● TRY IT
Whenever a line of the entries below holds the string "bebida", copy that line and return it.

Saved data entries

========

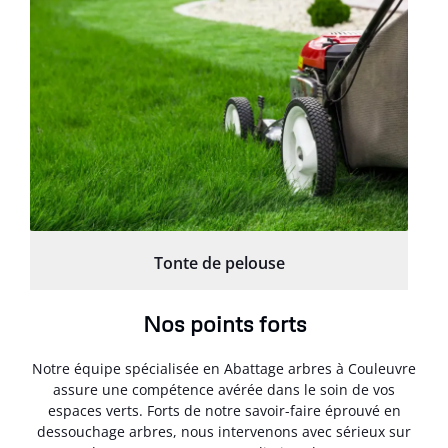
Tonte de pelouse
Nos points forts
Notre équipe spécialisée en Abattage arbres à Couleuvre
assure une compétence avérée dans le soin de vos
espaces verts. Forts de notre savoir-faire éprouvé en
dessouchage arbres, nous intervenons avec sérieux sur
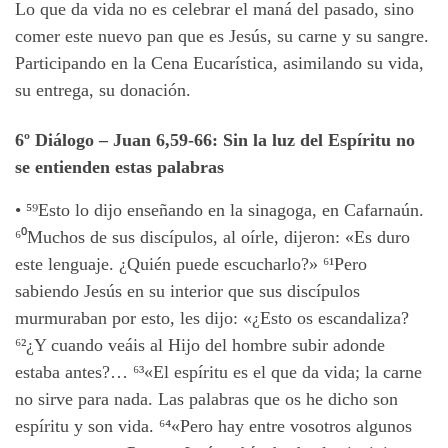
Lo que da vida no es celebrar el maná del pasado, sino
comer este nuevo pan que es Jesús, su carne y su sangre.
Participando en la Cena Eucarística, asimilando su vida,
su entrega, su donación.
6º Diálogo
– Juan 6,59-66:
Sin la luz del Espíritu no
se entienden estas palabras
•
⁵⁹
Esto lo dijo enseñando en la sinagoga, en Cafarnaún.
⁶⁰
Muchos de sus discípulos, al oírle, dijeron: «Es duro
este lenguaje. ¿Quién puede escucharlo?»
⁶¹
Pero
sabiendo Jesús en su interior que sus discípulos
murmuraban por esto, les dijo: «¿Esto os escandaliza?
⁶²
¿Y cuando veáis al Hijo del hombre subir adonde
estaba antes?… ⁶³
«El espíritu es el que da vida; la carne
no sirve para nada. Las palabras que os he dicho son
espíritu y son vida. ⁶⁴
«Pero hay entre vosotros algunos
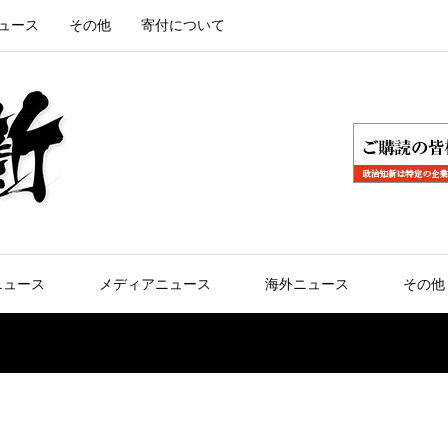
ュース
その他
寄付について
ニュース
メディアニュース
海外ニュース
その他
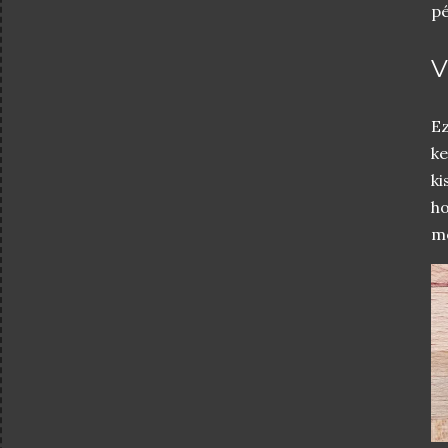
pé
V
Ez
ke
ki
h
me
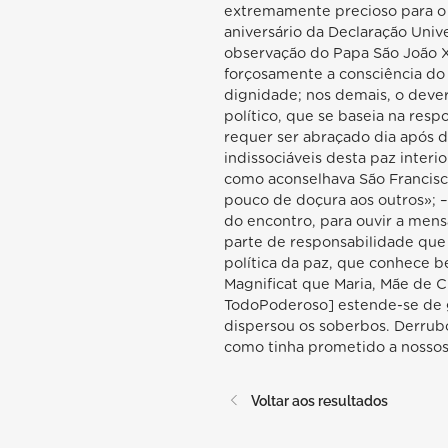
extremamente precioso para o 
aniversário da Declaração Univ
observação do Papa São João XX
forçosamente a consciência do d
dignidade; nos demais, o dever
político, que se baseia na re
requer ser abraçado dia após d
indissociáveis desta paz interi
como aconselhava São Francisc
pouco de doçura aos outros»; – 
do encontro, para ouvir a men
parte de responsabilidade que
política da paz, que conhece b
Magnificat que Maria, Mãe de C
TodoPoderoso] estende-se de 
dispersou os soberbos. Derrubo
como tinha prometido a nossos 
Voltar aos resultados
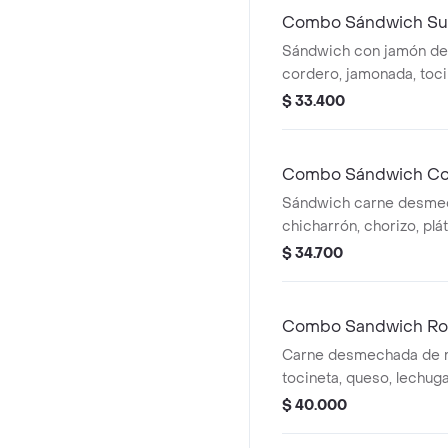
Combo Sándwich Su
Sándwich con jamón de
cordero, jamonada, toci
mozzarella, tomate, lech
$ 33.400
de la casa, papas a la 
y bebida a elección.
Combo Sándwich Co
Sándwich carne desme
chicharrón, chorizo, pl
lechuga, tomate, queso 
$ 34.700
de ajo de la casa, papas
medianas y bebida a ele
Combo Sandwich Rop
Carne desmechada de re
tocineta, queso, lechuga
ajo de la casa, papas a 
$ 40.000
g, bebida a elección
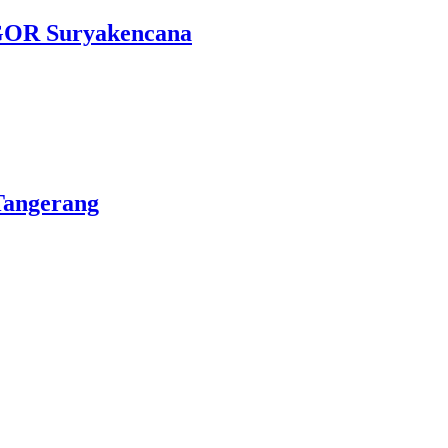
 GOR Suryakencana
Tangerang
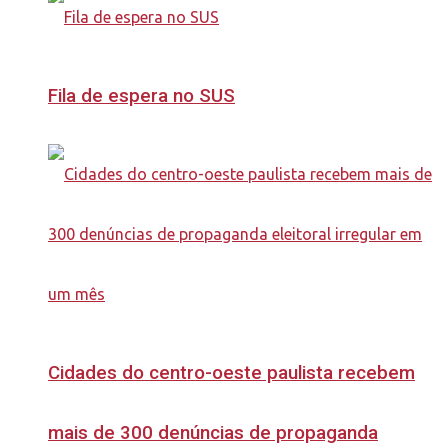
Fila de espera no SUS
Cidades do centro-oeste paulista recebem
mais de 300 denúncias de propaganda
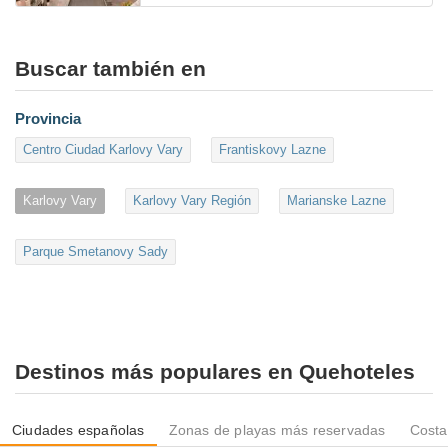
Buscar también en
Provincia
Centro Ciudad Karlovy Vary
Frantiskovy Lazne
Karlovy Vary
Karlovy Vary Región
Marianske Lazne
Parque Smetanovy Sady
Destinos más populares en Quehoteles
Ciudades españolas
Zonas de playas más reservadas
Costa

========

● ANSWER TO THE EXERCISE
y bebida a elección.
medianas y bebida a ele
g, bebida a elección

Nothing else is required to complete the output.